If I had to summarize my thesis, it is this: RL works largely because it produces LLM-optimal CoTs, which are characterized by short, tentative, repetitive, and numerous reasoning steps. Traditional SFT reasoning datasets had CoTs that were not LLM-optimal: they were contrived and artificial. Not good teaching examples for the models! RL works because through its exploration, it learns how to produce the best CoTs and optimizes the model on them. But those same CoTs can also elicit excellent reasoning capabilities through SFT, and that is what some studies have shown. This is further evidence that the data itself is the most important thing, not the objective function—which is not to say that reward doesn’t have certain advantages over loss, just that it’s not everything.
And now a few observations:
If you have heard people say things like, “you’ll know you’re doing RL right if the model’s thoughts look like gibberish”4, then this is another way of talking about LLM-optimal CoTs. Right now the best CoTs for LLMs that we know of look pretty similar to a human’s internal chain of thought, but that doesn’t mean they are the best possible ones. LLMs may think best by generating token sequences that are inscrutable to a human, but maybe our RL isn’t good enough to discover that yet.
Even if careful data curation can give good results in some studies, it will never beat RL in the long run. The advantage of RL is that with the right reward function, you can pretty directly turn dollars into compute, and compute into high quality data. It’s much less scalable to do this by replacing compute with humans.

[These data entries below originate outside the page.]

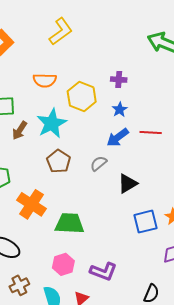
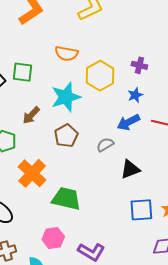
brown arrow: (20, 130) -> (31, 115), moved

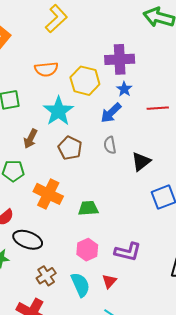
purple cross: (139, 65) -> (120, 59), size x1.8
blue arrow: (128, 122) -> (111, 113), moved
gray semicircle: (105, 145) -> (110, 145), turned -54
green trapezoid: (66, 199) -> (88, 208), size x0.7

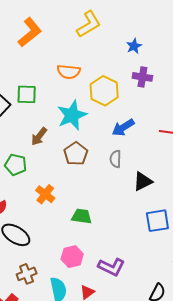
purple cross: (120, 59) -> (142, 77), size x0.7
blue star: (124, 89) -> (134, 46), moved
orange cross: (48, 194) -> (45, 194), size x0.7

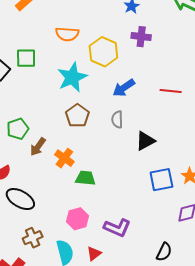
brown arrow: (39, 136) -> (38, 147), moved
green pentagon: (16, 165) -> (18, 129), turned -30
orange cross: (45, 194) -> (64, 158), moved

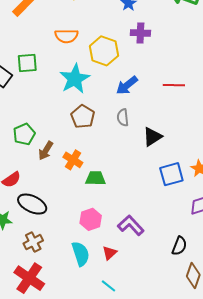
purple L-shape: (117, 228) -> (131, 225), turned -152
brown cross: (33, 238) -> (33, 242), moved

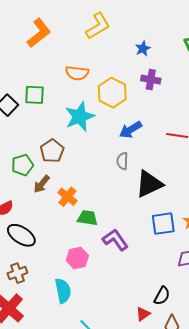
brown pentagon: (83, 117) -> (52, 151), moved
black triangle: (152, 137) -> (149, 184), size x1.4
purple L-shape: (131, 225) -> (115, 240), moved
red triangle: (110, 253) -> (143, 314), moved

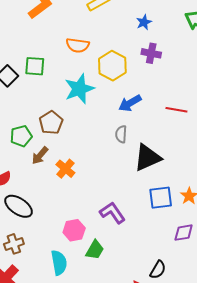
green trapezoid: (87, 218) -> (95, 250), moved, turned 110

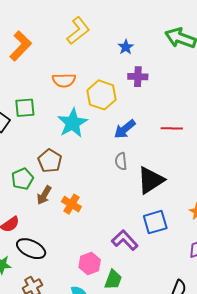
blue square: (161, 198) -> (155, 222), moved

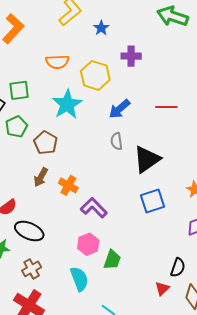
blue star: (126, 47) -> (101, 28), moved
green pentagon: (22, 179) -> (16, 127), moved
purple L-shape: (125, 240) -> (94, 208), moved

Reasoning capabilities in LLMs are sometimes framed as elicitation of capabilities that are mostly already present in the model. See here, as well as the LIMO paper cited above. But what is the purest form of capabilities elicitation in LLMs? Prompting. A very interesting and easy experiment would be to redo the original CoT paper, but with the CoT examples in the prompts sourced from r1.
Currently, RL for reasoning is dependent on verifiable rewards. That’s why reasoning in the context of LLMs has been very conveniently defined as more or less only those domains that have verifiable rewards, like coding and math. The open question is whether something like verifiable rewards can be found for other domains. For what it’s worth, I think many people, myself included, find that reasoning models still seem to be better for most tasks, even those that don’t fall into the reasoning bucket for LLMs.
This is what I will call models that aren’t trained on RL for reasoning. Models like GPT-4o and Claude 3.5 Sonnet.
Might do a post on this.
r1 is of course trained with RL, but technically I have not been able to find an explicit statement from Google that the Gemini Flash Thinking model was trained with RL. However, they describe is as a “reasoning model”, and they do say that their Gemini 2.0 models were trained with RL, so I think it is a safe bet.
I believe Karpathy had a tweet like this but I can’t find it.